- **Assignment**
Return the following from the records below: each line, word for word, starting with the line that contains "أنواع أرضيات الأمان" and going on through the line that contains "سهل التركيب والاستبدال.", with nothing outside that range.
- - - -
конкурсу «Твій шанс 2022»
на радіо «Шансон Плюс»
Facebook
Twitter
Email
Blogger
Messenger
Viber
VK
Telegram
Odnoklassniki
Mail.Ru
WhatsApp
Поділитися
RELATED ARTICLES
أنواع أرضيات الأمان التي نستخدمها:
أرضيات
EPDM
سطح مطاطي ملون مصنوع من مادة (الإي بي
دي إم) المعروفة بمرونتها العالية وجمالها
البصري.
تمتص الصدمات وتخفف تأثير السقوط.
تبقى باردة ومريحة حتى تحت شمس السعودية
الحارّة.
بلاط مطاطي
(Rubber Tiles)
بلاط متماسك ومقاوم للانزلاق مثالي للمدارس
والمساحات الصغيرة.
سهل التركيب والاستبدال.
- - - -
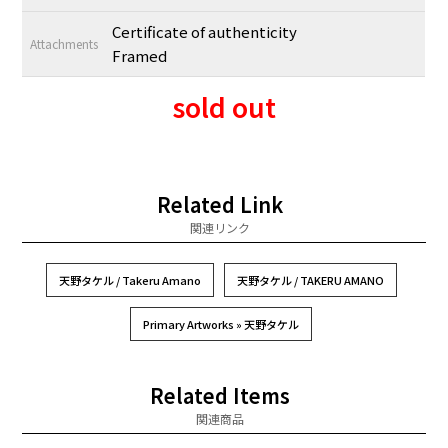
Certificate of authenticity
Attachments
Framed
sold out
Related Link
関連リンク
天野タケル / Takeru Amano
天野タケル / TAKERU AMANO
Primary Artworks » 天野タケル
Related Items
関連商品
- - - -
- **Answer area**
أنواع أرضيات الأمان التي نستخدمها:
أرضيات
EPDM
سطح مطاطي ملون مصنوع من مادة (الإي بي
دي إم) المعروفة بمرونتها العالية وجمالها
البصري.
تمتص الصدمات وتخفف تأثير السقوط.
تبقى باردة ومريحة حتى تحت شمس السعودية
الحارّة.
بلاط مطاطي
(Rubber Tiles)
بلاط متماسك ومقاوم للانزلاق مثالي للمدارس
والمساحات الصغيرة.
سهل التركيب والاستبدال.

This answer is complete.